Of the lines below, copy those that hold the word "meses".
*** DATA SUPPLIED ***
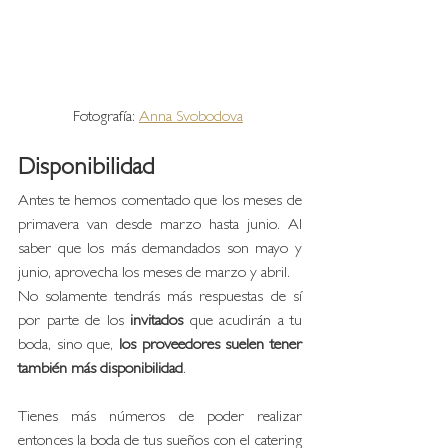
Fotografía: 
Anna Svobodova
Disponibilidad
Antes te hemos comentado que los meses de 
primavera van desde marzo hasta junio. Al 
saber que los más demandados son mayo y 
junio, aprovecha los meses de marzo y abril. 
No solamente tendrás más respuestas de sí 
por parte de los
 invitados
 que acudirán a tu 
boda, sino que,
 los proveedores suelen tener 
también más disponibilidad
. 
Tienes más números de poder realizar 
entonces la boda de tus sueños con el catering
*** End of DATA SUPPLIED ***
RESPONSE AREA:
Antes te hemos comentado que los meses de 
junio, aprovecha los meses de marzo y abril. 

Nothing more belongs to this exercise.